The new product that came to be known as “M&Ms” solved that problem, but how could Mars get people to buy them? What chocolate lover could be persuaded to eat these little candy
pellets?

The company and their advertising agency huddled together to explore the possibilities. They needed an idea, and thankfully an agency pro came up with one. It was simple, “M&Ms melt in your mouth, not in your hand.” In one powerful stroke this marketing idea distinguished M&Ms from any other candy on the market and proclaimed an important customer benefit. The “melt in your mouth, not in your hand” idea made the advertising campaign all about the
customer not about the company. The late David Ogilvy, in his “Confessions of an Advertising Man,” puts it this way, “Your most important job is to decide what you are going to say about your product, what benefit you are going to promise.” He didn’t equivocate. “Unless your campaign is build around a great idea, it will flop,” he warned.

Breeders of registered beef cattle too often design their marketing programs as if they are in the business of selling cattle or genetics.

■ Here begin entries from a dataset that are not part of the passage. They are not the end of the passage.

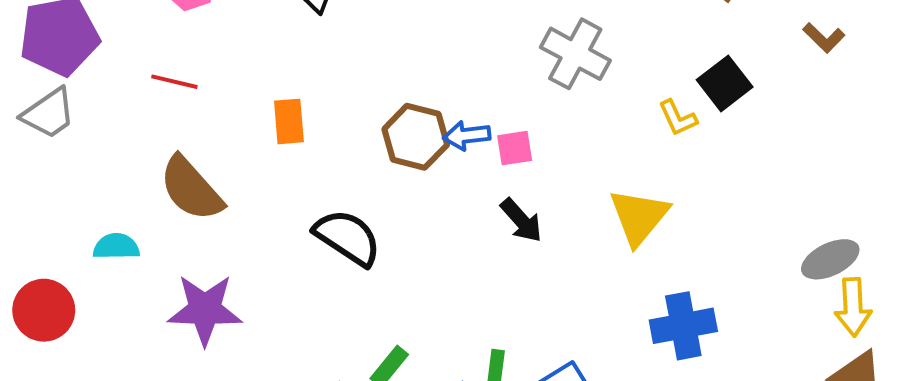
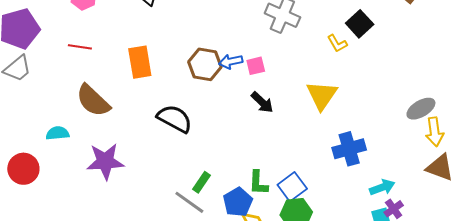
orange rectangle: (289, 121) -> (140, 62), size x1.4

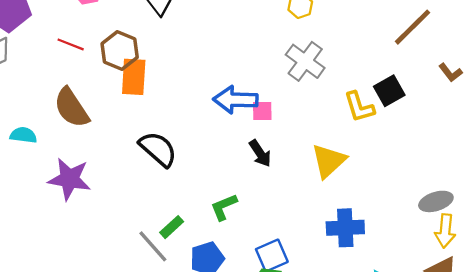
yellow L-shape: (337, 43) -> (359, 107), size x1.4
blue arrow: (231, 62) -> (235, 100), size x1.6
brown hexagon: (205, 64) -> (120, 51), moved
green L-shape: (258, 183) -> (224, 207), moved, turned 52

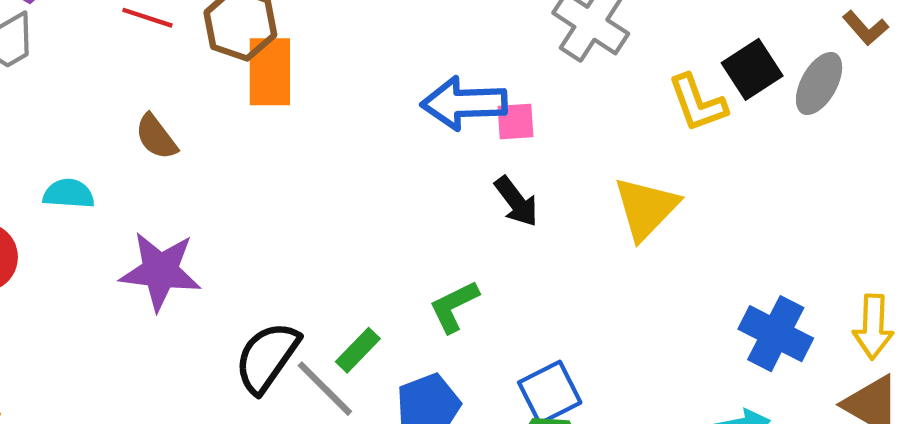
brown semicircle: (71, 108) -> (156, 137), size x0.6
black semicircle: (158, 149) -> (267, 357), moved, turned -93
gray ellipse: (436, 201) -> (819, 84), moved, turned -40
blue cross: (345, 228) -> (776, 334), moved, turned 33

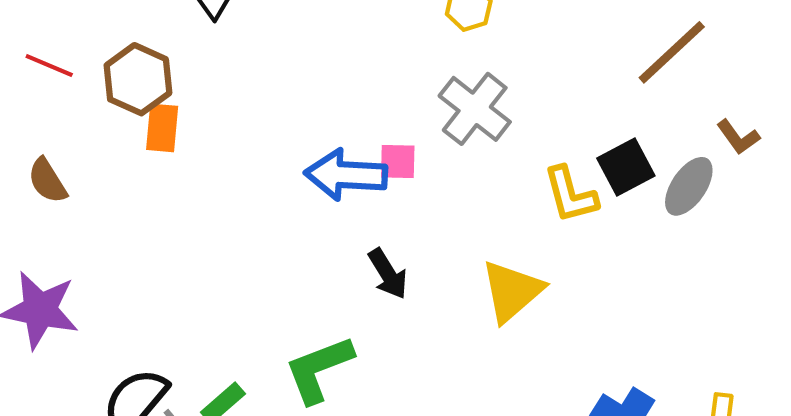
orange rectangle: (270, 72) -> (162, 128), size x0.7
pink square: (516, 121) -> (398, 162), moved
green L-shape: (454, 306) -> (319, 369), size x1.4

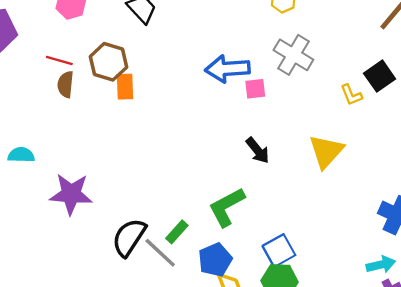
blue arrow: (346, 175) -> (227, 69), moved
brown semicircle: (47, 181) -> (66, 84), moved, turned 45
yellow L-shape: (570, 195) -> (351, 95), size x0.7

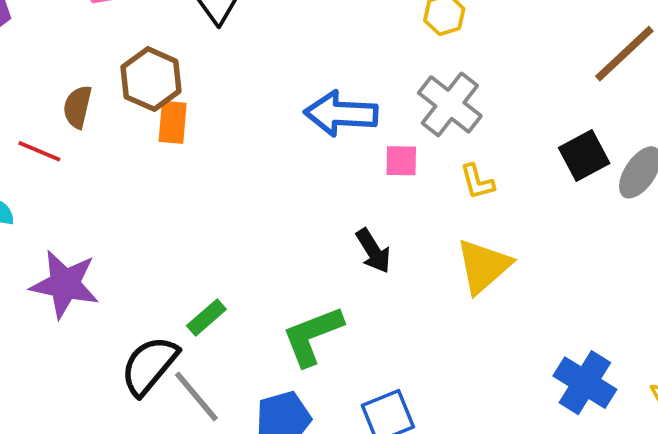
red line: (59, 61) -> (39, 151), moved
pink square: (255, 89) -> (401, 161), moved
yellow L-shape: (351, 95) -> (477, 182), moved
green rectangle: (177, 232) -> (206, 317), moved

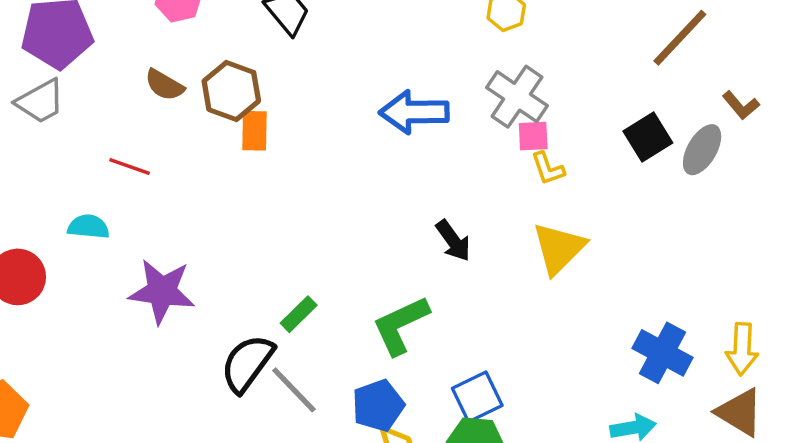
brown semicircle: (77, 107) -> (164, 85), moved, turned -69
pink square: (401, 161) -> (533, 136), moved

Cattle and genetics are available everywhere. What buyers want is the promise of higher income, reduced workload and improved status. They want their children to win awards in the show ring. If they are in the commercial cattle business they want the calves they produce to be sought after by many feedlot operators. Instead of searching for markets they want feeder cattle buyers to search for them.

Since your customers and potential customers can buy cattle anywhere, you need to  determine why they should be interested in patronizing you. Never mind that you have more big EPDs than your competition. That’s like having chocolate pellets encased in a hard sugar coating. The question is how should you market cattle that have excellent EPDs? Cattle EPDs are a product. A good marketing idea turns this product into benefits for the buyer.

Where do great ideas come from? No one is sure. They can spring from the subconscious, seemingly unprovoked. One advertising genius said that ideas often came to him while he was shaving. Some people keep a notepad by their bedside to write down ideas that come to them in the night. Great ideas sometimes seem to come by chance, but as Louis Pasteur the 19th
century French scientist is reported to have said, “Chance favors the prepared mind.”

The more you know and understand about your customers and potential customers the better the chance that you will come up with a powerful advertising idea. You have to understand needs, wants and ambitions of your customers and potential customers. Big advertising agencies conduct expensive research before planning a campaign. You probably can’t afford
this kind of research, though you can do it yourself, one-on-one with the people you want to serve.

Top registered cattle marketers also understand the beef cattle business from top to bottom. Too many use the excuse that there is not enough time to read books, magazines or research bulletins. Registered breeders tend to associate with each other. State and local breed association tours often spend most of their time visiting other registered herds or  commercial herds that use their breed of cattle. Marketers need to know what the rest of the beef world is doing in order to be truly informed about our business. The cattle producers who aren’t using your seedstock or even your breed of cattle may have something to tell you. The
best advertising ideas come to those who are prepared. Write down every advertising and
marketing idea that occurs to you even if it sounds crazy or off the wall. You can select the most productive idea or ideas later. Remember it is the “occurring” that is difficult. So be  ready to act when you or someone else exclaims, “I have an idea.”